You can read the whole thing here. (In my discussion of the intersection of seventeenth-century orchestration and burlesque, I introduced the Bachtrack editorial staff to the phrase “bump it with a trumpet.”) This production didn’t work because it was one-note while seventeenth-century Venetian operas are heterogeneous. Venetian opera is closely associated with Carnival (in that respect the timing of this production was really bad–sorry, you go through one Viennese Holy Week of Faust, Parsifal, and Dialogues of the Carmelites and the idea sticks with you forever). But Eliogabalo is something far more interesting than a celebration of excess.

I thought of Calixto Bieito’s fantastic production of Platée, which I saw last summer at the Staatsoper Stuttgart (and didn’t blog about, sorry). It’s set in a nightclub, though not in the environmental theater sense of The Box. The Studio 54-like club (a good modernization of the ancien régime) provides an ostensible freedom for an outsider like Platée. But the hierarchy of court life is always lurking just beneath the surface, and the outsiders never escape their eventual punishment. Eliogabalo never leveraged its similar setting with this kind of dramatic intent.

The singing was fine but most of it was not very stylish.
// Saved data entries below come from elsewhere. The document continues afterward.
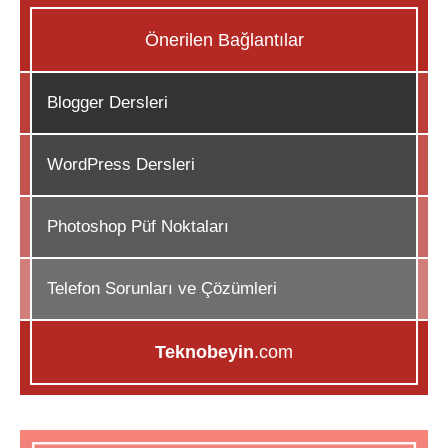
Önerilen Bağlantılar
Blogger Dersleri
WordPress Dersleri
Photoshop Püf Noktaları
Telefon Sorunları ve Çözümleri
Teknobeyin
.com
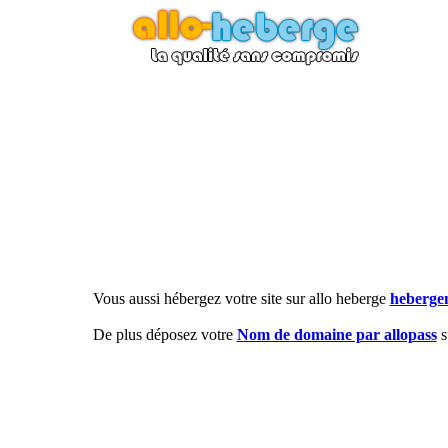
Vous aussi hébergez votre site sur allo heberge
hebergem
De plus déposez votre
Nom de domaine par allopass
s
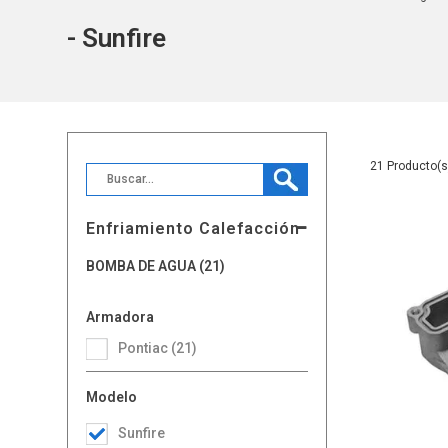
- Sunfire
21
Enfriamiento Calefacción
BOMBA DE AGUA (21)
Armadora
Pontiac (21)
Modelo
Sunfire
New York doesn’t attract enough people with extensive experience with this music. (The Wooster Group’s utterly bonkers sci-fi La Didone mashup was better sung, actually, and far more compelling.) The US’s cavernous opera houses and conservative programs confine all but the most famous Baroque operas to boutique outfits like Gotham, but unfortunately based on this production they lack the expertise to present these works to their best advantage. Gotham is, usually, a very strong company, and I hope they’ll try another early Venetian opera soon with better results.